Ragıp Zarakolu
Solkırımdan soykırıma, oradan?
Solkırım, benim ürettiğim bir deyim. Soykırım/jenosit kavramının babası Lemkin, BM Soykırım Sözleşmesi'ne aslında siyasal nedenli kırımları da dahil etmek istemişti. Ama o dönemin uluslararası siyasal ortamı içinde bunun BM’den çıkması bir başarı sayılabilir.

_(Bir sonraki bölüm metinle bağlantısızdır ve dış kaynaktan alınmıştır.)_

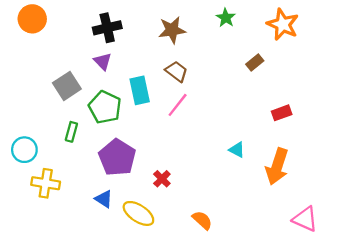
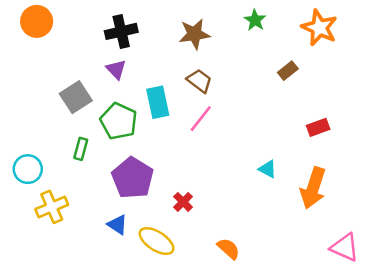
yellow cross: (46, 183) -> (52, 207), turned -32

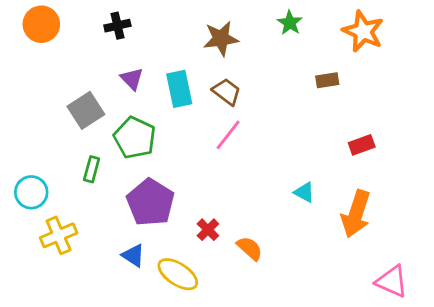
black cross: (121, 31) -> (117, 26), moved, size x0.7
brown rectangle: (288, 71) -> (327, 80), turned 30
cyan rectangle: (158, 102) -> (179, 89), moved
orange semicircle: (228, 249) -> (250, 248), moved

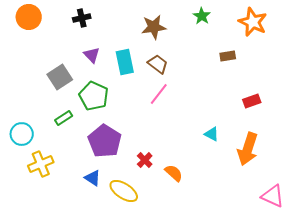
green rectangle: (92, 169) -> (64, 118), turned 42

Örneğin ABD, 1948 yılı 12 Aralık'ında oylanan sözleşmeyi çok daha sonraki yıllarda kabul ederken, SSCB ilk kabul edenler arasındaydı. Zaten holokost dehşetinin kapsamlı belgesel kitabını hazırlayan Ehrenburg ve Grossman Sovyet yazarlarıydı. Önce yaygın biçimde dağıtılan kitap daha sonra bir daha basılmayacaktı. 50’li yıllarda Sovyetlerde ve Polonya’da antisemitizmin yükselmesi, Nazilere karşı çalışan "Kızıl Orkestra"nın kurucusu Trepper’in tutuklanması çok acı.
İlginçtir, Türkiye de bu sözleşmeyi hemen imzalamıştır. Belki de 1915 unutulduğu için. Belki hatırlatmamak için.

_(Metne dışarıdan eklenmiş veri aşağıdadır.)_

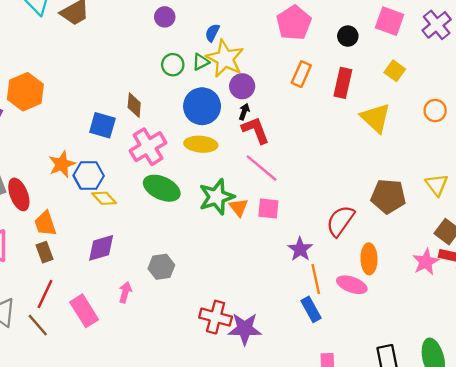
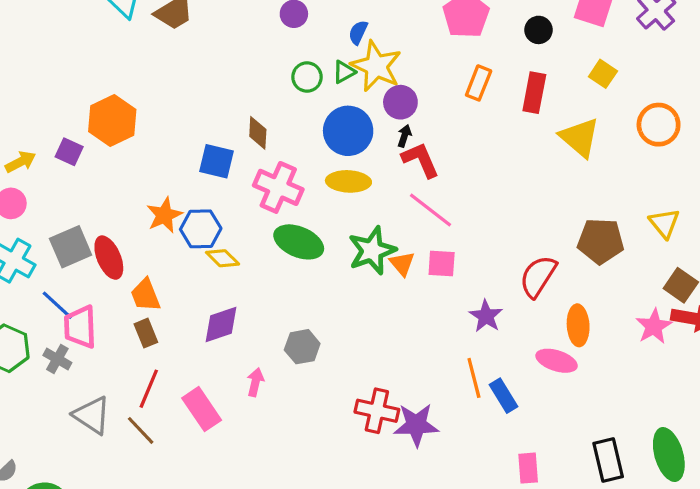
orange circle: (435, 111) -> (659, 125), size x1.4
pink cross: (148, 147) -> (278, 187), turned -33
orange line: (316, 279) -> (474, 378), moved

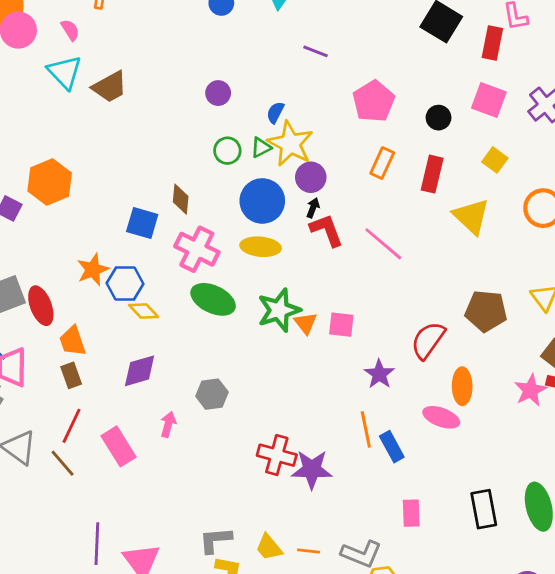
pink line: (430, 210) -> (383, 244), moved

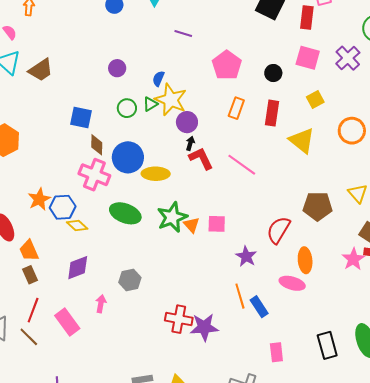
yellow square: (495, 160) -> (315, 100), turned 30
blue circle: (262, 201) -> (128, 157), moved
blue square: (142, 223) -> (81, 117), moved
pink cross: (197, 249) -> (94, 175), moved

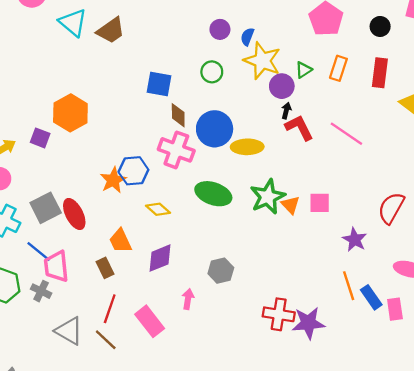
purple circle: (117, 68) -> (220, 29), moved
green triangle: (150, 104) -> (304, 70), moved
blue hexagon: (63, 207) -> (133, 171), moved
orange trapezoid: (29, 251) -> (120, 241), moved
pink rectangle: (276, 352) -> (395, 309), moved

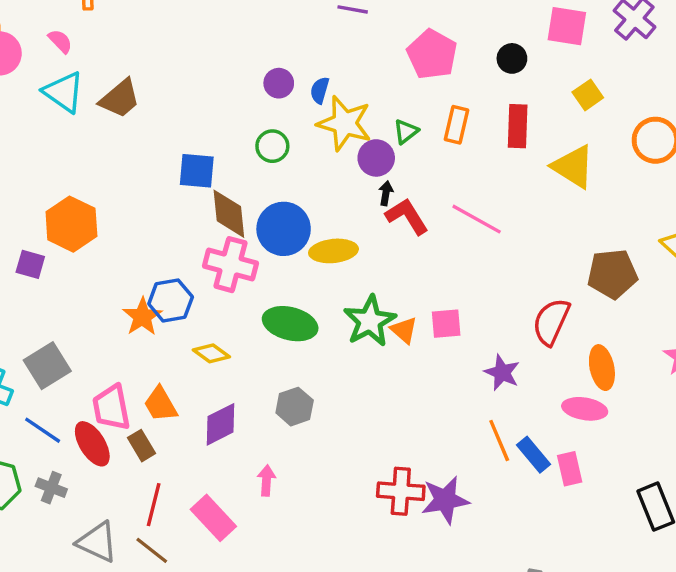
brown diamond: (178, 115) -> (229, 214), size x1.4
red ellipse: (74, 214) -> (92, 444), moved
pink trapezoid: (56, 266) -> (111, 408), moved
gray hexagon: (221, 271) -> (295, 407), moved

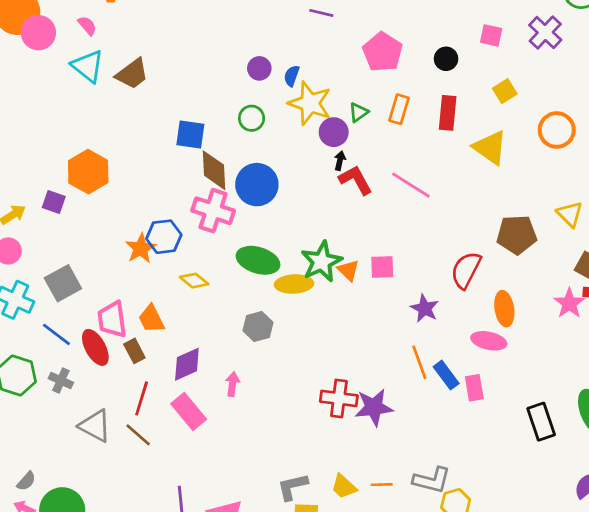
pink square: (567, 26) -> (491, 35), size x0.7
yellow ellipse: (333, 251) -> (294, 284), moved
purple diamond: (221, 424) -> (187, 364), moved

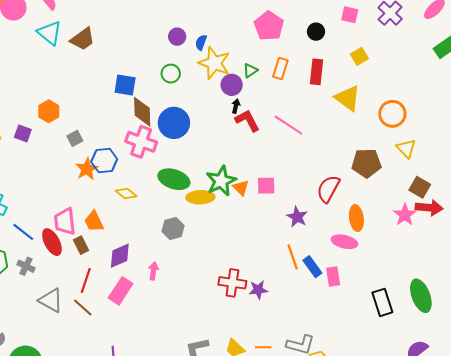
orange circle: (557, 130) -> (392, 114), moved
orange hexagon: (88, 172) -> (49, 111), size x0.7
gray square: (63, 283) -> (75, 138), moved, size x0.6
purple star: (374, 407) -> (258, 290), size x0.7
pink rectangle: (189, 412) -> (121, 291), turned 72

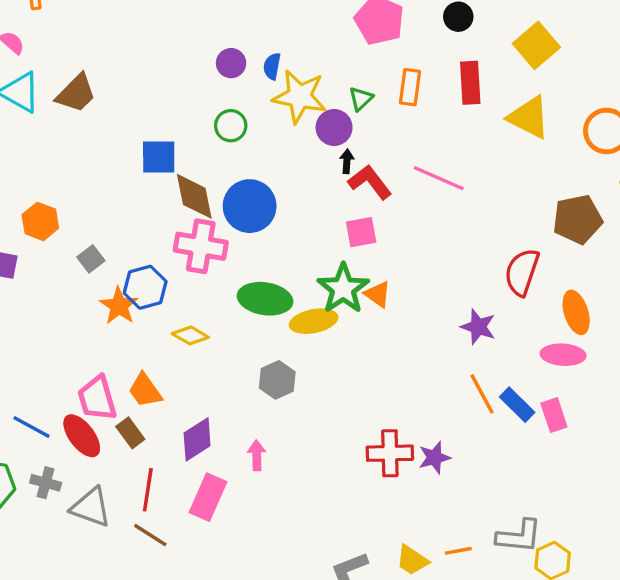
yellow square: (359, 56) -> (536, 45), size x1.5
pink square: (266, 186) -> (361, 232), moved
gray triangle: (51, 300) -> (91, 507), moved

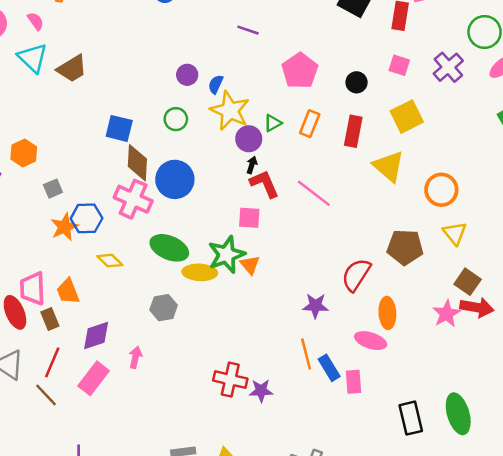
purple star: (478, 327) -> (315, 306), turned -30

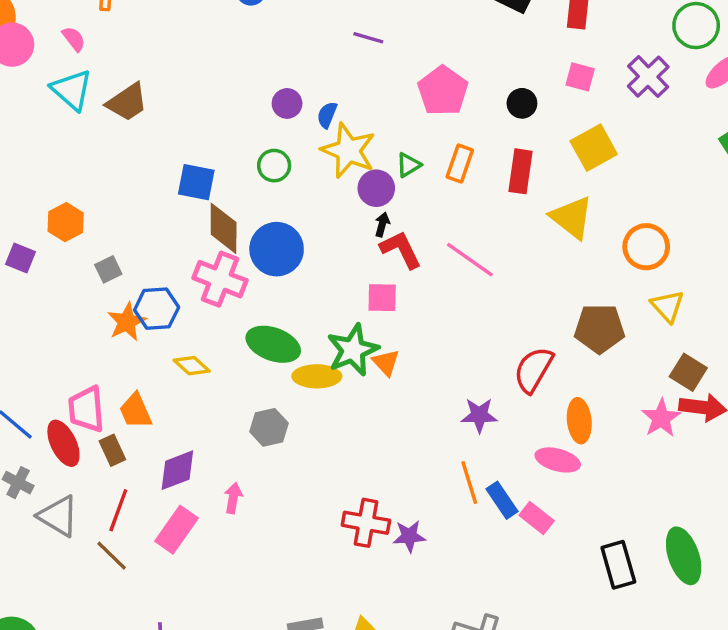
pink rectangle: (353, 382) -> (537, 518), turned -45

14 Mayıs 1948 ise İsrail devletinin kuruluş tarihidir, holokost kurbanları tarafından.
SSCB ve Türkiye İsrail’i hemen tanıyan ülkeler arasındadır.
ABD ve İngiltere ise çok daha sonra tanımıştır İsrail’i. O zaman her ikisi de, "aman Arapları kızdırmayalım" havasında idi (şimdi de bir başkasını kızdırmayalım havasındalar!) Ve İngiltere mülteci taşıyan tekneleri engellemekte, hatta teknelerin bombalanmasını organize etmekteydi.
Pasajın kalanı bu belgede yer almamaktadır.